EBRI took a comprehensive look at the numbers

Health savings accounts, HSA, retirementEBRI releases comprehensive information.

We get it, they’re still (somewhat) new, but education is sorely needed on the use and benefits of health savings accounts.

Employee Benefit Research Institute took a hard look at how HSAs are being used over time and found most account owners use them more as specialized checking accounts rather than investment vehicles.

“HSAs offer a valuable tax incentive to set aside money on a tax-favored basis for current or future medical expenses,” Paul Fronstin, director of EBRI’s Health Research and Education Program, said in a statement. “However, most account holders appear to be using the accounts to cover current expenses, such as deductibles, coinsurance, and copayments, rather than fully taking advantage of the tax preference by contributing the maximum.”

HSAs are a tax-exempt trust or custodial account that is funded with contributions and assets that individual workers can use to pay for health care expenses. Individuals can contribute to an HSA only if they are enrolled in an HSA-eligible health plan.
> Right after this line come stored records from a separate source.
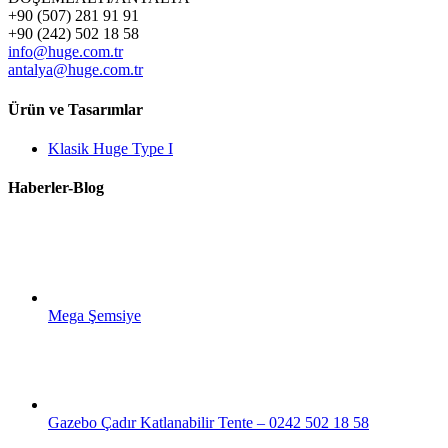
+90 (507) 281 91 91
+90 (242) 502 18 58
info@huge.com.tr
antalya@huge.com.tr
Ürün ve Tasarımlar
Klasik Huge Type I
Haberler-Blog
Mega Şemsiye
Gazebo Çadır Katlanabilir Tente – 0242 502 18 58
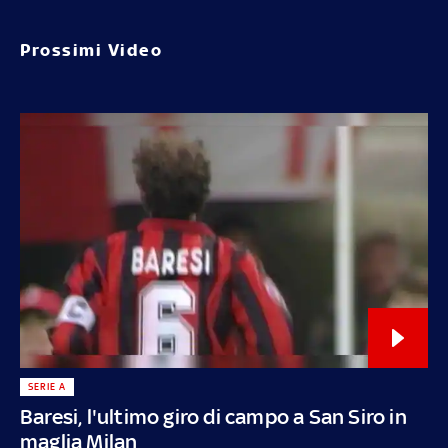
Prossimi Video
SERIE A
Baresi, l'ultimo giro di campo a San Siro in
maglia Milan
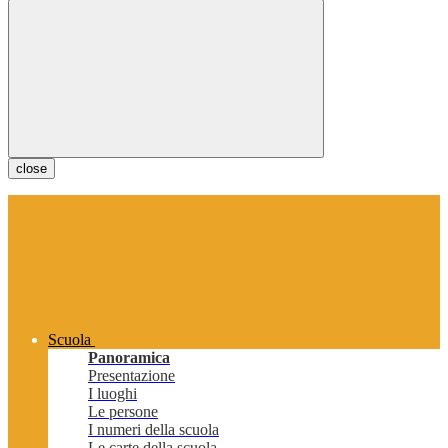
close
Scuola
Panoramica
Presentazione
I luoghi
Le persone
I numeri della scuola
Le carte della scuola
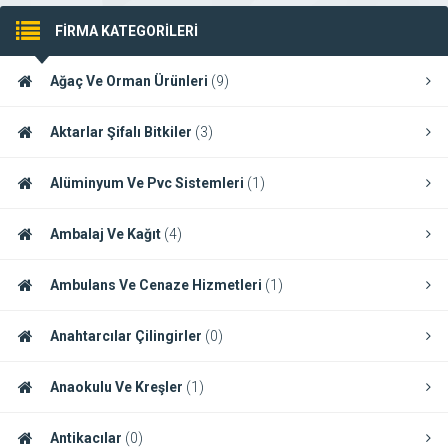
FİRMA KATEGORİLERİ
Ağaç Ve Orman Ürünleri
(9)
Aktarlar Şifalı Bitkiler
(3)
Alüminyum Ve Pvc Sistemleri
(1)
Ambalaj Ve Kağıt
(4)
Ambulans Ve Cenaze Hizmetleri
(1)
Anahtarcılar Çilingirler
(0)
Anaokulu Ve Kreşler
(1)
Antikacılar
(0)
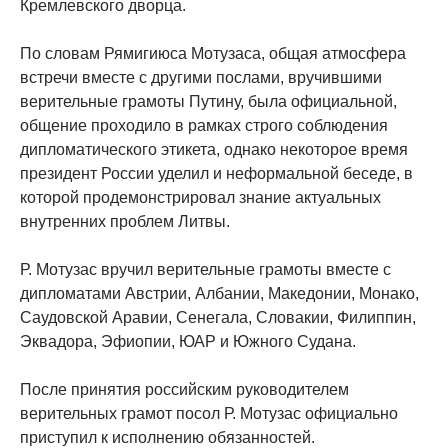
Кремлевского дворца.
По словам Рямигиюса Мотузаса, общая атмосфера
встречи вместе с другими послами, вручившими
верительные грамоты Путину, была официальной,
общение проходило в рамках строго соблюдения
дипломатического этикета, однако некоторое время
президент России уделил и неформальной беседе, в
которой продемонстрировал знание актуальных
внутренних проблем Литвы.
Р. Мотузас вручил верительные грамоты вместе с
дипломатами Австрии, Албании, Македонии, Монако,
Саудовской Аравии, Сенегала, Словакии, Филиппин,
Эквадора, Эфиопии, ЮАР и Южного Судана.
После принятия российским руководителем
верительных грамот посол Р. Мотузас официально
приступил к исполнению обязанностей.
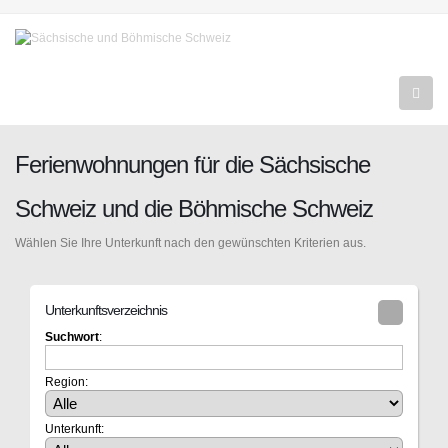
Ferienwohnungen für die Sächsische
Schweiz und die Böhmische Schweiz
Wählen Sie Ihre Unterkunft nach den gewünschten Kriterien aus.
Unterkunftsverzeichnis
Suchwort
:
Region:
Unterkunft:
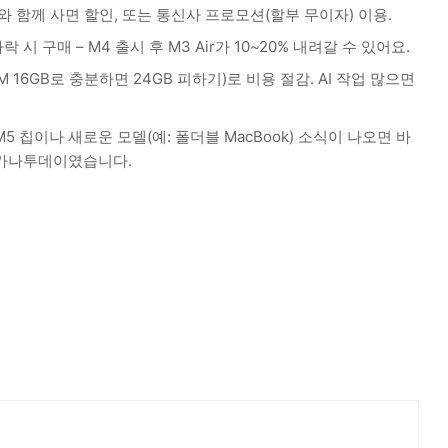
와 함께 사면 할인, 또는 통신사 프로모션(할부 무이자) 이용.
 시 구매 – M4 출시 후 M3 Air가 10~20% 내려갈 수 있어요.
 16GB로 충분하면 24GB 피하기)로 비용 절감. AI 작업 많으면
M5 칩이나 새로운 모델(예: 폴더블 MacBook) 소식이 나오면 바
 가나투데이였습니다.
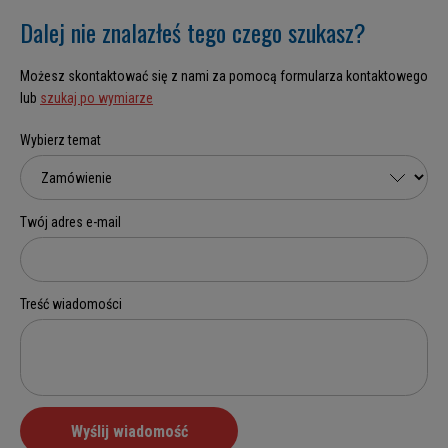
Dalej nie znalazłeś tego czego szukasz?
Możesz skontaktować się z nami za pomocą formularza kontaktowego
lub
szukaj po wymiarze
HSAs benefit from a triple tax advantage: employee contributions to the account are deductible from taxable income, any interest or other capital earnings on assets in the account build up tax-free, and distributions for qualified medical expenses from the HSA are excluded from taxable income to the employee.

EBRI’s new analysis is the first study to examine time trends HSAs. The results from the EBRI HSA Database, which includes administrative data on 5.5 million accounts with $11.4 billion in assets, are:

On average, account holders appear to be using HSAs as specialized checking accounts rather than investment accounts. 
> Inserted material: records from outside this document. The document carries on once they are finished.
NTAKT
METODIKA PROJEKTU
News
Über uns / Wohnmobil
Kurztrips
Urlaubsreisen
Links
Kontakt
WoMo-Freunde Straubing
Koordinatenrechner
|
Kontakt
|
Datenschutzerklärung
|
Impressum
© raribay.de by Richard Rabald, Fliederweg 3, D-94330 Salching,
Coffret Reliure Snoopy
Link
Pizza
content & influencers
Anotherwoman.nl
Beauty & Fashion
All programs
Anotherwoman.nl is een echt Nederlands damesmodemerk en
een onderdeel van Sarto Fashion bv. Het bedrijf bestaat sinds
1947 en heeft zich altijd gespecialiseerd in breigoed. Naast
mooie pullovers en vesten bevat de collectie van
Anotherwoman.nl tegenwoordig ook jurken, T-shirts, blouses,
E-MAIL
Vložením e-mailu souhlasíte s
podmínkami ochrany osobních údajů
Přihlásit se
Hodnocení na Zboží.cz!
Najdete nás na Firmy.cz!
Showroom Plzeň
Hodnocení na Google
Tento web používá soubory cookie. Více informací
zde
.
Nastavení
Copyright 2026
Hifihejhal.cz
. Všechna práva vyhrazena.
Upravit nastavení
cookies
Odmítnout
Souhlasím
Average total contributions—combined individual and employer contributions—increased from $2,348 to $2,922 between 2011 and 2016.

This average was just above the minimum allowable deductible amount for family coverage, but less than one-half the allowable contribution maximum for family coverage.

  • Overall, 63 percent of account holders withdrew funds. The average annual amount distributed was $1,771 in 2016, implying an average rollover of $1,151.
  • Very few account owners invested their HSA balance in investments other than cash despite the tax saving possibilities. In 2016, 4 percent had investments other than cash. 

Longer experience with HSA improves account holder prospects for financial security. 

The rollover feature of HSAs enables account holders to build up a balance for unexpected major medical expenses—in the near future and/or for retirement.

  • Average end-of-year balances, by the year the account was opened, show that financial security increases over time. Accounts opened in 2004 (or earlier) had an average $14,873 year-end account balance, while accounts opened in 2016 had an average $1,027 year-end account balance.
  • Annual 2016 contributions are higher the longer an account owner had an account. Individual contributions averaged $3,658 among those who opened their account in 2005 but only averaged $1,290 among those who opened their account in 2016.
  • Older, larger accounts offer a stronger hedge against unexpected bills. Those accounts opened in 2005 had an average annual distribution of $2,756, while those only opened in 2016 took $1,051 in distributions.

The report notes that over time, HSA owners appear to see the value in investing.

In 2016, 11 percent of accounts opened in 2005 had investments other than cash, compared to only 1 percent among those opened in 2016.

It is possible that rules requiring minimum balances may have prevented owners of relatively new accounts from investing as the accounts would not have reached the minimum balance requirement.